What more could be done to combat the spread of the coronavirus?

National health experts continue to warn that failure to observe containment actions in a consistent and serious manner could result in more cities and communities experiencing statistically similar levels of infection, illness and death as being seen in New York.

On the other hand, implementation of more aggressive business and marketplace restrictions will further cripple our national economy, sending millions more to the unemployment line.

The potential for dire consequences lay on both ends of the spectrum. Striking the right balance moves us more quickly through the bell curve of infection. Getting it wrong will increase illness and death rates.

In addition to businesses temporarily shut down under Gov. Andy Beshear’s emergency executive orders, local box stores have gotten more serious in applying limits on the number of customers being allowed inside at any given time.

Outdoor waiting zones and customer checkout aisles have been conspicuously marked with six-foot increments to enforce social distancing.

As inconvenient as these steps might seem, they are necessary.

Research has shown the coronavirus is spread through tiny liquid droplets coming from the mouth or nose of an infected person. By way of a cough or sneeze, these droplets enter into the eyes, mouth or nose of another person.

One infects another, who in turn infects still others and so on. Before we know it, the illness is running rampant within families and across workplaces, neighborhoods, counties and states.

It’s important for everyone to understand a cough or sneeze isn’t the only way microscopic droplets pass from person to person.
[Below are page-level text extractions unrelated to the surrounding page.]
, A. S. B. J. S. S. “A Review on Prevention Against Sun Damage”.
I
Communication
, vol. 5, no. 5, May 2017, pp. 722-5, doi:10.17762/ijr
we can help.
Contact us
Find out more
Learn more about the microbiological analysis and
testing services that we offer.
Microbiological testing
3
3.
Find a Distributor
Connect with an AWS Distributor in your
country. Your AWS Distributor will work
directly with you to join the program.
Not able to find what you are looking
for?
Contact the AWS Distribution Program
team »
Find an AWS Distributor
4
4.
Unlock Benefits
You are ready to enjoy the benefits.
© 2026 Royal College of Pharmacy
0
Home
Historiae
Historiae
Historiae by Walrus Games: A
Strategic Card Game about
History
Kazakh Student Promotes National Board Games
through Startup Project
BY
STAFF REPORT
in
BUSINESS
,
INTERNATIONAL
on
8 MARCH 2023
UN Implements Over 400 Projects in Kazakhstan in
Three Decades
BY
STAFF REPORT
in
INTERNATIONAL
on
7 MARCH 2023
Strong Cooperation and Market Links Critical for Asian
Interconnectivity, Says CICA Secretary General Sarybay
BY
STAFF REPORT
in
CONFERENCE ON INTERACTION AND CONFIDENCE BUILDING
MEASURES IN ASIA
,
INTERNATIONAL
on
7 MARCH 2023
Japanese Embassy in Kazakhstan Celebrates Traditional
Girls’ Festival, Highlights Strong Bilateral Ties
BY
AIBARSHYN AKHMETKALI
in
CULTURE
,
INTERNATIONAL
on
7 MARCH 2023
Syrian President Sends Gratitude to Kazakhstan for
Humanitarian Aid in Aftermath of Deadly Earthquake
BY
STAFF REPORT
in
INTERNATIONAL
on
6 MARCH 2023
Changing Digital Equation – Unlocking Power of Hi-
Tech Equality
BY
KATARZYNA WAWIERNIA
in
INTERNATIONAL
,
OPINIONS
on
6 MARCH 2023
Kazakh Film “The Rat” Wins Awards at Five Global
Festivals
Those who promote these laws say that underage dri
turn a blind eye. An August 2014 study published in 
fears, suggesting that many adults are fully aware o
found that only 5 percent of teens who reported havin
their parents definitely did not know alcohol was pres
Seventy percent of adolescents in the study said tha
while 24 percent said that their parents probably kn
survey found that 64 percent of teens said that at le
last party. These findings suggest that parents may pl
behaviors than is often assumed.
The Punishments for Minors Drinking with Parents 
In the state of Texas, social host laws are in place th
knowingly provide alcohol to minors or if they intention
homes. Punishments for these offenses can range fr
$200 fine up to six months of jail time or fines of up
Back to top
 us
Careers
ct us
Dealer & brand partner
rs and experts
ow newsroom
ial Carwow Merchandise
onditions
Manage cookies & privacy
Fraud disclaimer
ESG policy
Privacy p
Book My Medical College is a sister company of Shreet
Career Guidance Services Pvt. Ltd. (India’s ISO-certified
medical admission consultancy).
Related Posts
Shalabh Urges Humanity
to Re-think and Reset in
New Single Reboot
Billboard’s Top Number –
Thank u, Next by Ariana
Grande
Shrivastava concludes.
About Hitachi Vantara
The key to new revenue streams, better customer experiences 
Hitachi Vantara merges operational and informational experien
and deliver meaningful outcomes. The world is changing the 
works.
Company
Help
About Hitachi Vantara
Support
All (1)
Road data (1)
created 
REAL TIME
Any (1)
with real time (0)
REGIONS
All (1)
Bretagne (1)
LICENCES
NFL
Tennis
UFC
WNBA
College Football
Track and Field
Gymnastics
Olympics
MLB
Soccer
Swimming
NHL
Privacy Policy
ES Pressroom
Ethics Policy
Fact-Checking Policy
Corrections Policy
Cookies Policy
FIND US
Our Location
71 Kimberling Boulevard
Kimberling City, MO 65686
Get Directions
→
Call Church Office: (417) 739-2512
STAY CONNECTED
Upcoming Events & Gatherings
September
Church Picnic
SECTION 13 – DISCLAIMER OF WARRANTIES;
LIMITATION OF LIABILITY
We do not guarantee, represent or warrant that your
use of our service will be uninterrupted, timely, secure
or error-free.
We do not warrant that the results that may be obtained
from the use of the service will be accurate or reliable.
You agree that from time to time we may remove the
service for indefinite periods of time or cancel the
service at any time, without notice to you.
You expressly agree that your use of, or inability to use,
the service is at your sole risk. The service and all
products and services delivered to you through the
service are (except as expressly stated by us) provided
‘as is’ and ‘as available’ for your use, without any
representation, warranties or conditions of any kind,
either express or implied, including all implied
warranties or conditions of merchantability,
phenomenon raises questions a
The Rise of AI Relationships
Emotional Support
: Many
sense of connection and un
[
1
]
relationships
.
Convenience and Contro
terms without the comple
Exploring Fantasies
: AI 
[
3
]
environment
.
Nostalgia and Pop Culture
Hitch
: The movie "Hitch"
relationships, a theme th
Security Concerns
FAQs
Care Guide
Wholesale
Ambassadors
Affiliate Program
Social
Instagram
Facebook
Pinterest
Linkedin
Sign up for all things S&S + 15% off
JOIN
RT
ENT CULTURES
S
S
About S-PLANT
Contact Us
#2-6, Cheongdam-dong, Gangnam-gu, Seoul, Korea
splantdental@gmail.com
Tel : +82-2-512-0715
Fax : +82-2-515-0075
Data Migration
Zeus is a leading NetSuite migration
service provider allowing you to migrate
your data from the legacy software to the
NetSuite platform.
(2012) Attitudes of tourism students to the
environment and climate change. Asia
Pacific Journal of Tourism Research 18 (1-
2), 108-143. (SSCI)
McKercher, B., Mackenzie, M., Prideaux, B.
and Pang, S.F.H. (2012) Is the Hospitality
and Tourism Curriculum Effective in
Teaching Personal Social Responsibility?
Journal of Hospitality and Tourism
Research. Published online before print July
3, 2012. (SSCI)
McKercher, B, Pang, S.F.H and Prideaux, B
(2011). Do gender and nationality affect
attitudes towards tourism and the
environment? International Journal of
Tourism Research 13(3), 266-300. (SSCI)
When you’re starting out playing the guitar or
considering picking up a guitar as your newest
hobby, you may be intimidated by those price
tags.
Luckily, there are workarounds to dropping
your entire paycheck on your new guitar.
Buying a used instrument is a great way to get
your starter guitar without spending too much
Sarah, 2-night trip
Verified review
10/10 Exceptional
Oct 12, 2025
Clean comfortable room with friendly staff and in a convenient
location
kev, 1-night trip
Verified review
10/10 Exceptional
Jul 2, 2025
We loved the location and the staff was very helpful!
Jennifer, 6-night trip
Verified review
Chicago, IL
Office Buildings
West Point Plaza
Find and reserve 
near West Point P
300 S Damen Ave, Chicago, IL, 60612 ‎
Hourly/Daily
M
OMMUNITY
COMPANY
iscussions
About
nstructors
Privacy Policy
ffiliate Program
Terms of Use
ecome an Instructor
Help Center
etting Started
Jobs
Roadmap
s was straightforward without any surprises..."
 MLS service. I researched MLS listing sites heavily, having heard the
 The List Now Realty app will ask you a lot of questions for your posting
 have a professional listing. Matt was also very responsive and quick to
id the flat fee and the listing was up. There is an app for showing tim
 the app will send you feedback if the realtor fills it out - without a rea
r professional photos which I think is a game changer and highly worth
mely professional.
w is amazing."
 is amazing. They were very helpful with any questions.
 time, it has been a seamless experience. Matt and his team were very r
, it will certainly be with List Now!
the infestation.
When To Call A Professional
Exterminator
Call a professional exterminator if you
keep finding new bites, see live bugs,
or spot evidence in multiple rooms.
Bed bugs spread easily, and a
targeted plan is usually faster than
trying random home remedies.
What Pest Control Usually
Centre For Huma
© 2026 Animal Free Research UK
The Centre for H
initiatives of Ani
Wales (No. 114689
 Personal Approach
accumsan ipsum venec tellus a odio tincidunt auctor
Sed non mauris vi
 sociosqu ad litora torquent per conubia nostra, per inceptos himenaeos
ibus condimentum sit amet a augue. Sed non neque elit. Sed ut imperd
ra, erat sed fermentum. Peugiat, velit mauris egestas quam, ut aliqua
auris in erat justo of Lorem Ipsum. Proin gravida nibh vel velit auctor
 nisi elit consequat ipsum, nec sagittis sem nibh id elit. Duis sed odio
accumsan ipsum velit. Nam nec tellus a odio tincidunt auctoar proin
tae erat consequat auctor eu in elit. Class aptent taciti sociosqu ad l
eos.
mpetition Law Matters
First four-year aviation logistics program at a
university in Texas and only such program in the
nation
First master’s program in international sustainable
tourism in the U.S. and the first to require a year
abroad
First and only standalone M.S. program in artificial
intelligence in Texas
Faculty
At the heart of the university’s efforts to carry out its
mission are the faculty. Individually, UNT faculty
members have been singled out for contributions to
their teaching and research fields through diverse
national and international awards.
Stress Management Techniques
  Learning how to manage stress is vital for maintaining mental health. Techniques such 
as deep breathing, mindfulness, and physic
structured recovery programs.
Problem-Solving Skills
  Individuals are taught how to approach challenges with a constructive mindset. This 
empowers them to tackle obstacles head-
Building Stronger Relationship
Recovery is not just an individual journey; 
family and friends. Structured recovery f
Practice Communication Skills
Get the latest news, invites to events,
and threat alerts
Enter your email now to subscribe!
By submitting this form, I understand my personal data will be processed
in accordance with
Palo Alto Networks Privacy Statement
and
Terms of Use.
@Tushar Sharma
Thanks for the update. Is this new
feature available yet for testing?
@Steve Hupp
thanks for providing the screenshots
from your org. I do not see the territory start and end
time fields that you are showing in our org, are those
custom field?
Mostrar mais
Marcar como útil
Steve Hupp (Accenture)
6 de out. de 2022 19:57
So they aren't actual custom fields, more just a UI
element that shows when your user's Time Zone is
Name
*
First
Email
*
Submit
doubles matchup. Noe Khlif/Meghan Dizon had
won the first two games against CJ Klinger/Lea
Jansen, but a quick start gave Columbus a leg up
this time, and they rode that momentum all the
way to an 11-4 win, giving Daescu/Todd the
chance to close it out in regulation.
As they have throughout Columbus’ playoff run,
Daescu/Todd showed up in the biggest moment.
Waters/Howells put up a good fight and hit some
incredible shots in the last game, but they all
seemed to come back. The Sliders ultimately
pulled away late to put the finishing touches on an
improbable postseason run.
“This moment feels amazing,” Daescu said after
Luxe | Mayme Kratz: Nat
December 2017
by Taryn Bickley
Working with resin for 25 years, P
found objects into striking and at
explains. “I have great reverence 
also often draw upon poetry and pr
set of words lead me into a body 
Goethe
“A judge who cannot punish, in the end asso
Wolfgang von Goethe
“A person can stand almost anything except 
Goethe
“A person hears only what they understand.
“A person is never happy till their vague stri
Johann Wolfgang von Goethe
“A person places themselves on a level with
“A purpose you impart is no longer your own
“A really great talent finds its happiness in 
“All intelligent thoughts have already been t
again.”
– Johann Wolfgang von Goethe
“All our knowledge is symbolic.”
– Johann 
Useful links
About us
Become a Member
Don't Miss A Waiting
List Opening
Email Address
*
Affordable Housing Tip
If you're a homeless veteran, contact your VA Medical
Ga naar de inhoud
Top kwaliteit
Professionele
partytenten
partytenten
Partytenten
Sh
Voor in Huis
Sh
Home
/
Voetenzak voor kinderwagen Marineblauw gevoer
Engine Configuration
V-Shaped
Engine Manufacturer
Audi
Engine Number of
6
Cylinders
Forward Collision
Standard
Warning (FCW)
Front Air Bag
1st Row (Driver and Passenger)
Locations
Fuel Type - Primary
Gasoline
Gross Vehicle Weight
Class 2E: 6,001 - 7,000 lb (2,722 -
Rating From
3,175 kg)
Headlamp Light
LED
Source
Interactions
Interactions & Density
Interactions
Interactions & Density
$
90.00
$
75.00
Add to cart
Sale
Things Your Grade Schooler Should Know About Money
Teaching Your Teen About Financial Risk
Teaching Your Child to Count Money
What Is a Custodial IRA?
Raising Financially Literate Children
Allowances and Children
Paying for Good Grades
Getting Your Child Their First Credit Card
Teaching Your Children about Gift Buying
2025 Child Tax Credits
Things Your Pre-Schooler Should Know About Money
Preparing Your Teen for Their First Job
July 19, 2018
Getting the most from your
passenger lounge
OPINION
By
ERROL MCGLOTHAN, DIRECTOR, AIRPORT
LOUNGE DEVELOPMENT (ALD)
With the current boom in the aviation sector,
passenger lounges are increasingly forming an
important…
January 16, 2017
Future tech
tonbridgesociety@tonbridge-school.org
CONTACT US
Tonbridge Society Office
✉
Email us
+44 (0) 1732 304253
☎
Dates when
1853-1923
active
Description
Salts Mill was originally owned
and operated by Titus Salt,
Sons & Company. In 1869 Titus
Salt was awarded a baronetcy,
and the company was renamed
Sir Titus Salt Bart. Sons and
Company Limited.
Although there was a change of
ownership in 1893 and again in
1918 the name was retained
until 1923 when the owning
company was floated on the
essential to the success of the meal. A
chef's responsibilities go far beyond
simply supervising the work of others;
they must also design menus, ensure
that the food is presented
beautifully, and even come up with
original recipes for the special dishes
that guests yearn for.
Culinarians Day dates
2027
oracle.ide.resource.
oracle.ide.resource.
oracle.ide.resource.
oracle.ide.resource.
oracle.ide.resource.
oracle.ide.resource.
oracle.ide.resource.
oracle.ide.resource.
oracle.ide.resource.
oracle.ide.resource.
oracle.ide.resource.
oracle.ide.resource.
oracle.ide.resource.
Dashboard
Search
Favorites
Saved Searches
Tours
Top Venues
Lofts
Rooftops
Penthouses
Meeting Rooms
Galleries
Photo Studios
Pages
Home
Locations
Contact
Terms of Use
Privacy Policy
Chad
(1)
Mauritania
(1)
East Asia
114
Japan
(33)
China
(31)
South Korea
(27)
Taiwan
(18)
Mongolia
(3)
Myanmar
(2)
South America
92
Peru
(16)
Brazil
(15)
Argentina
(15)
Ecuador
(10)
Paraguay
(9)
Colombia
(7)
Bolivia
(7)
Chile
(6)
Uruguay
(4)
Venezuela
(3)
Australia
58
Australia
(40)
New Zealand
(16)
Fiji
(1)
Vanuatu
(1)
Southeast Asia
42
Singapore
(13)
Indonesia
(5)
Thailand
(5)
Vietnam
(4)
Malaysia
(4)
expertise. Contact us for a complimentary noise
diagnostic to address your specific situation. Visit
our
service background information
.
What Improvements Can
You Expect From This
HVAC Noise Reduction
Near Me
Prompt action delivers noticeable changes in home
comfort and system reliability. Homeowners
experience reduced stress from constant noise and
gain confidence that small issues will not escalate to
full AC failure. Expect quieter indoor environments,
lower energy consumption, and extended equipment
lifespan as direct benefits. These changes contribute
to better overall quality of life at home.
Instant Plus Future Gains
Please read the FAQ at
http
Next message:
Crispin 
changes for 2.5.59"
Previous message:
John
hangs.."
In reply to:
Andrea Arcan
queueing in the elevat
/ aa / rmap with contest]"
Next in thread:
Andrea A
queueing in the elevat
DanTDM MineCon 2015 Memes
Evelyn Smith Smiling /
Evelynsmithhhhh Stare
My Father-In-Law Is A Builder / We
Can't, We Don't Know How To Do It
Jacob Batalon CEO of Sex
Respiratory droplets also are transmitted into the air as a person breathes, speaks or simply clears their throat.

If you’re standing too close to that person with whom you’re talking, these droplets are going pass by or land on you.

Unless you are unfortunate enough to be in conversation with a spitter – gross yes, but we’ve all experienced it – it’s very unlikely you’ll realize you’re inhaling, rubbing into your eyes or scratching your nose with the microscopic spray of another’s potentially viral laden moisture.

It’s for this reason the Centers for Disease Control continue to tell us we need to separate ourselves from one another by a distance of at least six feet, which we all refer to know as social distancing.The more spacing the better to lessen our individual chances of becoming infected by someone who has COVID-19 but has not yet began to feel ill.

A recent study of patients infected with COVID-19 published in the science journal The Lancet found the highest viral load in throat swabs of people infected with the disease peaked within the first week they began to experience symptoms.

These findings suggest a person with the virus could be most contagious just before or at the time they begin to realize they are experiencing COVID-19 symptoms.

If we are going to get ahead of the curve in our all-out war against this physically and economically devastating virus, individual and group behavior to socially distance ourselves must be in place everywhere.

The same actions that hold true for major chain stores also must be in place at grocery stores and other essential business retailers. Community parks, golf courses and other outdoor venues also can’t be ignored.

This virus is no respecter of place or person.